This in itself is a pretty big time savings, compared to running limited epochs of training with different learning rates to find the "best" one. But in addition to that, Smith also proposes using a Learning Rate Schedule he calls the Cyclic Learning Rate (CLR). In its simplest incarnation, the learning rate schedule for CLR looks a bit like an isoceles triangle. Assuming N epochs of training, and an optimum learning rate range predicted by the LR Finder plot (min_lr, max_lr), for the first N/2 epochs, the learning rate rises uniformly from min_lr to max_lr, and for about 90% of the next N/2 epochs, it falls uniformly from max_lr to min_lr, then for the last 10%, it falls uniformly from min_lr to 0. According to his experiments on a wide variety of standard model/dataset combinations, using the CLR schedule trains networks results in higher classification accuracy often with fewer epochs of training, compared to using static learning rates.

There is already a LR Finder and CLR schedule implementation for Keras, thanks to Somshubhra Majumdar (titu1994/keras-one-cycle), where both the LR Finder and CLR Schedule (called OneCycleLR here) are implemented as Keras callbacks. There is a decidedly Keras flavor to the implementation. For example, the LR Finder always runs for one epoch of training. However, there are advantages to using this implementation compared to rolling your own. For example, unlike the LearningRateScheduler callback built into Keras, the OneCycleLR callback also optionally allows the caller to schedule a Momentum Schedule along with a Learning Rate Schedule.
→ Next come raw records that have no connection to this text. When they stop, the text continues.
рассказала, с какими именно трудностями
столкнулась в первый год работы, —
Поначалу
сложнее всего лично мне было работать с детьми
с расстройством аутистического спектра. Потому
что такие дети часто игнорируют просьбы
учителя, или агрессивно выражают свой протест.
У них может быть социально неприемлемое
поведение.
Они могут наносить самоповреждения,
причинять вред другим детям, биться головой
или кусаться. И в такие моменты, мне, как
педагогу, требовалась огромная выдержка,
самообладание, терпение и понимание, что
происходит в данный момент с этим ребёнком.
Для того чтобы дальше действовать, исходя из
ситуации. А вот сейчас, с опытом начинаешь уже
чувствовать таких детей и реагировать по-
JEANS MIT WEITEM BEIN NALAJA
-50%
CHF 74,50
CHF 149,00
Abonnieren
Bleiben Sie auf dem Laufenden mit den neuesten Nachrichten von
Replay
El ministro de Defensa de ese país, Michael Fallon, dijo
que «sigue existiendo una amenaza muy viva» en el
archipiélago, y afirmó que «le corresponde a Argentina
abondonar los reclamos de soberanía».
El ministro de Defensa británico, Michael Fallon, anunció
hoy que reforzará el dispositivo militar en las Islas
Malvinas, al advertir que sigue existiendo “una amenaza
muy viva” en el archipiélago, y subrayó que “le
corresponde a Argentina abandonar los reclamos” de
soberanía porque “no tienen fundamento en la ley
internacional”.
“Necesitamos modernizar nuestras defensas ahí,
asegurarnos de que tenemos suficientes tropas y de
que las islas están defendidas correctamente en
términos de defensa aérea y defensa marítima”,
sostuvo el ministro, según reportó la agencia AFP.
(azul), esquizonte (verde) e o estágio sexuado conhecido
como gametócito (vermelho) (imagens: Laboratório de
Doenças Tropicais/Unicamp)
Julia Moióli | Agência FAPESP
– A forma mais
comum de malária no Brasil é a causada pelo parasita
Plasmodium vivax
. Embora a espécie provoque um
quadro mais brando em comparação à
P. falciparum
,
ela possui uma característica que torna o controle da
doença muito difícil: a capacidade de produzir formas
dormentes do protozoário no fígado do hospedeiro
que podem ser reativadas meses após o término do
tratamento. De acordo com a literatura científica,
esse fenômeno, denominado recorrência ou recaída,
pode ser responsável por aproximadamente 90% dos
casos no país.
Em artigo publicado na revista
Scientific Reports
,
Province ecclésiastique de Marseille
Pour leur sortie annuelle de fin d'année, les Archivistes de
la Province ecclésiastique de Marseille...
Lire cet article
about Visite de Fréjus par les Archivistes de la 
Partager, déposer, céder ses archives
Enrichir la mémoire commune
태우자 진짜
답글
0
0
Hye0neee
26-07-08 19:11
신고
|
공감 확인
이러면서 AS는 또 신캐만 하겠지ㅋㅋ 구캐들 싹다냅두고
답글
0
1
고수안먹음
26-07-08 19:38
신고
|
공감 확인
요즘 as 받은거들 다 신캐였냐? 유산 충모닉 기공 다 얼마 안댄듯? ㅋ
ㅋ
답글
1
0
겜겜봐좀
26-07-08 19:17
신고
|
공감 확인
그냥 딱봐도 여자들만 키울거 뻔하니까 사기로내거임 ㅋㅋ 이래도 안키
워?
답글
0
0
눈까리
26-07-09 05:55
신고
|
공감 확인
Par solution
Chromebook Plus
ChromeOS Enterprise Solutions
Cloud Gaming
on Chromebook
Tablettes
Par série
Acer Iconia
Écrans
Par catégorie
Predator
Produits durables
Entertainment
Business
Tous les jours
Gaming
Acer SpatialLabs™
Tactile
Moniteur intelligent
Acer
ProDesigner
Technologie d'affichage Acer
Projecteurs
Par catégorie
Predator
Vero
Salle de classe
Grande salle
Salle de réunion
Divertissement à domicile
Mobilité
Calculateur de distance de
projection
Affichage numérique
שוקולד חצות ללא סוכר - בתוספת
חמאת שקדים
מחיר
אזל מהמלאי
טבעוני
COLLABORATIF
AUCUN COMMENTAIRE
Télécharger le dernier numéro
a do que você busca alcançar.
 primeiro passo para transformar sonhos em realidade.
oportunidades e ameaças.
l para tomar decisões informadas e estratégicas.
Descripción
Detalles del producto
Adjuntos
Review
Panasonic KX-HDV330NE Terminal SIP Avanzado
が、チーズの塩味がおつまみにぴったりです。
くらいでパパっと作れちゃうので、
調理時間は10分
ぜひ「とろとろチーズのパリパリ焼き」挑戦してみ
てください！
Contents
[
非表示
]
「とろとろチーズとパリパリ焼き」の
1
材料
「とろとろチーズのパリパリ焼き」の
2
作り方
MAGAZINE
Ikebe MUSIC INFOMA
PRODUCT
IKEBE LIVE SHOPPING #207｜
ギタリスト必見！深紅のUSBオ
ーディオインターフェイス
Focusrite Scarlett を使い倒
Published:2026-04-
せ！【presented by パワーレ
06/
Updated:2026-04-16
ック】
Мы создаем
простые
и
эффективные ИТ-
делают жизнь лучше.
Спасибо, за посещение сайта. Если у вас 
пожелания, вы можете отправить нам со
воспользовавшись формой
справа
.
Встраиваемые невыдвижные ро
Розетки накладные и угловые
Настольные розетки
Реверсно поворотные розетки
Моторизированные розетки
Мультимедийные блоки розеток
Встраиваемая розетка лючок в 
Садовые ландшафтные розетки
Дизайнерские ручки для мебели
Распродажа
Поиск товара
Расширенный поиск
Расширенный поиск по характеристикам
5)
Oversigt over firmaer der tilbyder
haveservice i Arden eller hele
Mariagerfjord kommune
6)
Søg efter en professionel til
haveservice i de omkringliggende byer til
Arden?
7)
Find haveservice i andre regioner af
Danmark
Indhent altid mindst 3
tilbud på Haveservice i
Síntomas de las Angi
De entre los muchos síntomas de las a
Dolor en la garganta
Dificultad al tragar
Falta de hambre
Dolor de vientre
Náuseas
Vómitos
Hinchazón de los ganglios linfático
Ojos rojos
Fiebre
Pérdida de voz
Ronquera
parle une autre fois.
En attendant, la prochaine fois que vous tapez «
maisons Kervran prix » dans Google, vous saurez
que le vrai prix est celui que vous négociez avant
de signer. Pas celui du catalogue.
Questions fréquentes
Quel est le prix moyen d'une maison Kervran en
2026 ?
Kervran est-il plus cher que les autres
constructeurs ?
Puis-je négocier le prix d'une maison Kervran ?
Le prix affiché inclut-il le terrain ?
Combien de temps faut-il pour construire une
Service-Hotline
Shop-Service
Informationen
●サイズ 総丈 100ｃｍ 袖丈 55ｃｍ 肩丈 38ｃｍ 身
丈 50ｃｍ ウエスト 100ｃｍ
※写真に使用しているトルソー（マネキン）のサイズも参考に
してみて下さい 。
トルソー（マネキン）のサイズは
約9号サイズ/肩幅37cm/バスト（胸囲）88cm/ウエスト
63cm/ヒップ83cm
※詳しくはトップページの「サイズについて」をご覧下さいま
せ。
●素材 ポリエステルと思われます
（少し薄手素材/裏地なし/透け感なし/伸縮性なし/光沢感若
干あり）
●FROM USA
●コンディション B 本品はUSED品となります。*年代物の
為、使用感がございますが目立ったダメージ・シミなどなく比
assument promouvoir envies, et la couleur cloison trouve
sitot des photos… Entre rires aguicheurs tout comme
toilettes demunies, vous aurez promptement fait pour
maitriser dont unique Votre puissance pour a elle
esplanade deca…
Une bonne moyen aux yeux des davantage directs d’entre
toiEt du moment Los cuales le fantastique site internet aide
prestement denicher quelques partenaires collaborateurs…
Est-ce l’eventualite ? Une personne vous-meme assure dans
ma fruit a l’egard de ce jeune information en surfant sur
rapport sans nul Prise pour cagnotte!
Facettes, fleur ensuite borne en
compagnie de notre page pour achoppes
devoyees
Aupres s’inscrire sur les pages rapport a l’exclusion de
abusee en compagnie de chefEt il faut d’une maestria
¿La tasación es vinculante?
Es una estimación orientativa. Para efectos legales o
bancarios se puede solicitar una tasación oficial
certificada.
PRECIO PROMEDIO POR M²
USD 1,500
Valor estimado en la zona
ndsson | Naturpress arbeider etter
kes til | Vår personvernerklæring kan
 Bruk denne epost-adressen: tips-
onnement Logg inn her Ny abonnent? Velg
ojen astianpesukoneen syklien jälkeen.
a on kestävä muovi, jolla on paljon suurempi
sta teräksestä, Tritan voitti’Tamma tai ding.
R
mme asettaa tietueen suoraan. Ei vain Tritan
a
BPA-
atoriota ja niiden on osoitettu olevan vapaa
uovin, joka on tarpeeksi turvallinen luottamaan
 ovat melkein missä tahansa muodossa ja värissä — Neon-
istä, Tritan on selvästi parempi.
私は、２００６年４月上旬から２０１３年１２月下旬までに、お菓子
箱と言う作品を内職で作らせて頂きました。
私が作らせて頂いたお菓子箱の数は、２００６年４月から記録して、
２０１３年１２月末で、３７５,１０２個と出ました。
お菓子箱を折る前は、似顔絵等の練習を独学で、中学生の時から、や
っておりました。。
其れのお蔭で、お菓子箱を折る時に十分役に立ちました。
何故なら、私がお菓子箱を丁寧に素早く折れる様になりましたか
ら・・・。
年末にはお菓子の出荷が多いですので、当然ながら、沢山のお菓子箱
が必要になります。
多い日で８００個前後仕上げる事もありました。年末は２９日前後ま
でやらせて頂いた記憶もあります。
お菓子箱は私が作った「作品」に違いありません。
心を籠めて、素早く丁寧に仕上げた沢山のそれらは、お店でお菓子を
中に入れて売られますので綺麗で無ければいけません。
Overall, it would take some effort to convert over to tf.keras, but probably not a whole lot.

At the other end of the spectrum is a Pytorch implementation from David Silva (davidtvs/pytorch-lr-finder), where the LR Finder is more of a standalone utility, which can predict the optimum range of learning rates given a model/dataset combination. I felt this approach was a bit cleaner in the sense that one can focus on what the LR finder does rather than try to think in terms of callback events.

So I decided to use the pytorch-lr-finder as a model to build a basic LR Finder of my own that works against tf.keras on Tensorflow 2, and try it out against a small standard network to see how it works. For the CLR scheduler, I decided to pass a homegrown version of the CLR schedule into the built in tf.keras LearningRateScheduler. This post will describe that experience. However, since this was mainly a learning exercise, the code has not been tested beyond what I describe here, so for your own work, you should probably stick to using the more robust implementations I referenced above.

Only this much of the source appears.